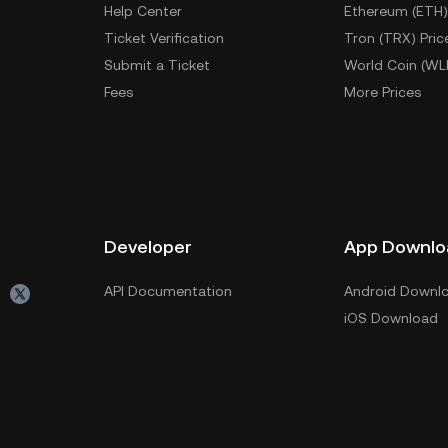
Help Center
Ethereum (ETH)
Ticket Verification
Tron (TRX) Pric
Submit a Ticket
World Coin (WL
Fees
More Prices
Developer
App Downlo
API Documentation
Android Downl
iOS Download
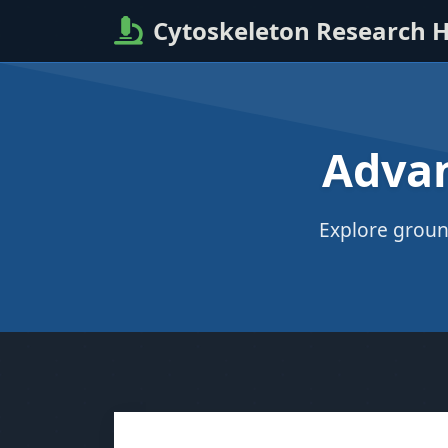
Cytoskeleton Research 
Advan
Explore groun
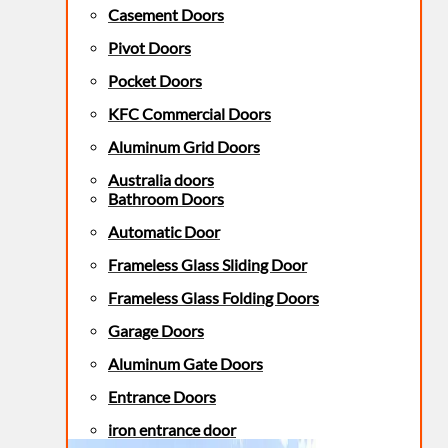
Casement Doors
Pivot Doors
Pocket Doors
KFC Commercial Doors
Aluminum Grid Doors
Australia doors
Bathroom Doors
Automatic Door
Frameless Glass Sliding Door
Frameless Glass Folding Doors
Garage Doors
Aluminum Gate Doors
Entrance Doors
iron entrance door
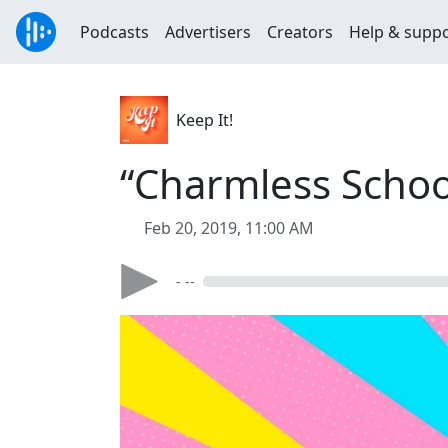
Podcasts
Advertisers
Creators
Help & supp
Keep It!
“Charmless Schoo
Feb 20, 2019, 11:00 AM
- --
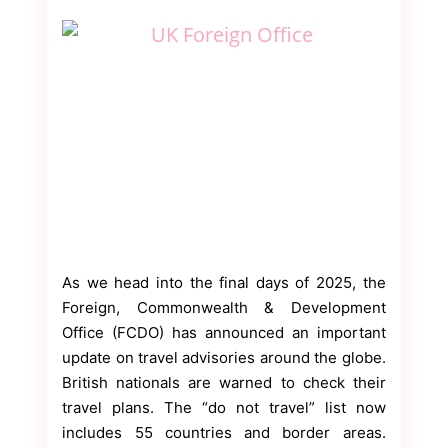
As we head into the final days of 2025, the
Foreign, Commonwealth & Development
Office (FCDO) has announced an important
update on travel advisories around the globe.
British nationals are warned to check their
travel plans. The “do not travel” list now
includes 55 countries and border areas.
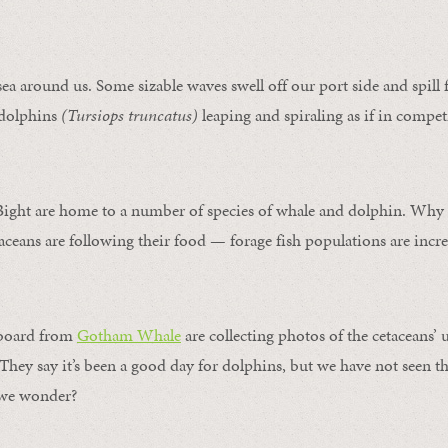
sea around us. Some sizable waves swell off our port side and spill 
 dolphins
(Tursiops truncatus)
leaping and spiraling as if in compet
Bight are home to a number of species of whale and dolphin.
Why a
ans are following their food — forage fish populations are incre
nboard from
Gotham Whale
are collecting photos of the cetaceans’
. They say it’s been a good day for dolphins, but we have not seen th
, we wonder?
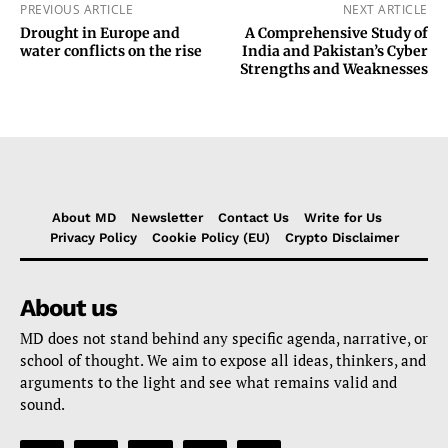
PREVIOUS ARTICLE
NEXT ARTICLE
Drought in Europe and
A Comprehensive Study of
water conflicts on the rise
India and Pakistan’s Cyber
Strengths and Weaknesses
About MD
Newsletter
Contact Us
Write for Us
Privacy Policy
Cookie Policy (EU)
Crypto Disclaimer
About us
MD does not stand behind any specific agenda, narrative, or
school of thought. We aim to expose all ideas, thinkers, and
arguments to the light and see what remains valid and
sound.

===============

Repeat, without pictures, exactly the lines of the data above from the one containing "Casement Doors" through the one containing "Bight are home", including both and adding nothing.

**ANSWER SPACE:**
Casement Doors
Pivot Doors
Pocket Doors
KFC Commercial Doors
Aluminum Grid Doors
Australia doors
Bathroom Doors
Automatic Door
Frameless Glass Sliding Door
Frameless Glass Folding Doors
Garage Doors
Aluminum Gate Doors
Entrance Doors
iron entrance door
Podcasts
Advertisers
Creators
Help & supp
Keep It!
“Charmless Schoo
Feb 20, 2019, 11:00 AM
- --
As we head into the final days of 2025, the
Foreign, Commonwealth & Development
Office (FCDO) has announced an important
update on travel advisories around the globe.
British nationals are warned to check their
travel plans. The “do not travel” list now
includes 55 countries and border areas.
sea around us. Some sizable waves swell off our port side and spill 
 dolphins
(Tursiops truncatus)
leaping and spiraling as if in compet
Bight are home to a number of species of whale and dolphin.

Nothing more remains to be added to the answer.